Task directions:
Verbatim repeat, images excluded. Give each entry again as written.

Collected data
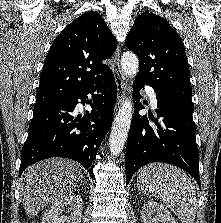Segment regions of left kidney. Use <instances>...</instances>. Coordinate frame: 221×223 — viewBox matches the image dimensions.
Returning <instances> with one entry per match:
<instances>
[{
  "instance_id": "obj_1",
  "label": "left kidney",
  "mask_w": 221,
  "mask_h": 223,
  "mask_svg": "<svg viewBox=\"0 0 221 223\" xmlns=\"http://www.w3.org/2000/svg\"><path fill=\"white\" fill-rule=\"evenodd\" d=\"M142 223H176L171 213L162 204L148 201L141 212Z\"/></svg>"
}]
</instances>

Answer to the exercise:
Segment regions of left kidney. Use <instances>...</instances>. Coordinate frame: 221×223 — viewBox matches the image dimensions.
Returning <instances> with one entry per match:
<instances>
[{
  "instance_id": "obj_1",
  "label": "left kidney",
  "mask_w": 221,
  "mask_h": 223,
  "mask_svg": "<svg viewBox=\"0 0 221 223\" xmlns=\"http://www.w3.org/2000/svg\"><path fill=\"white\" fill-rule=\"evenodd\" d=\"M142 223H176L171 213L162 204L148 201L141 212Z\"/></svg>"
}]
</instances>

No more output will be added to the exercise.